Retype the entries exactly; omit all pictures.

Given entries section start

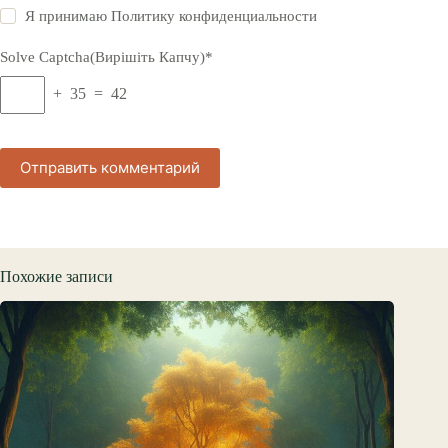
Я принимаю
Политику конфиденциальности
Solve Captcha(Вирішіть Капчу)*
+ 35 = 42
Отправить комментарий
Похожие записи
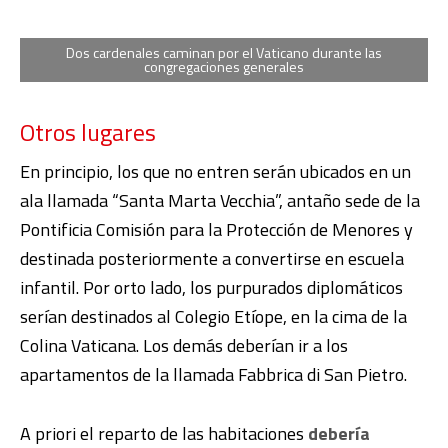
Dos cardenales caminan por el Vaticano durante las
congregaciones generales
Otros lugares
En principio, los que no entren serán ubicados en un
ala llamada “Santa Marta Vecchia”, antaño sede de la
Pontificia Comisión para la Protección de Menores y
destinada posteriormente a convertirse en escuela
infantil. Por orto lado, los purpurados diplomáticos
serían destinados al Colegio Etíope, en la cima de la
Colina Vaticana. Los demás deberían ir a los
apartamentos de la llamada Fabbrica di San Pietro.
A priori el reparto de las habitaciones
debería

Given entries section end

— Written response —
Я принимаю
Политику конфиденциальности
Solve Captcha(Вирішіть Капчу)*
+ 35 = 42
Отправить комментарий
Похожие записи
Dos cardenales caminan por el Vaticano durante las
congregaciones generales
Otros lugares
En principio, los que no entren serán ubicados en un
ala llamada “Santa Marta Vecchia”, antaño sede de la
Pontificia Comisión para la Protección de Menores y
destinada posteriormente a convertirse en escuela
infantil. Por orto lado, los purpurados diplomáticos
serían destinados al Colegio Etíope, en la cima de la
Colina Vaticana. Los demás deberían ir a los
apartamentos de la llamada Fabbrica di San Pietro.
A priori el reparto de las habitaciones
debería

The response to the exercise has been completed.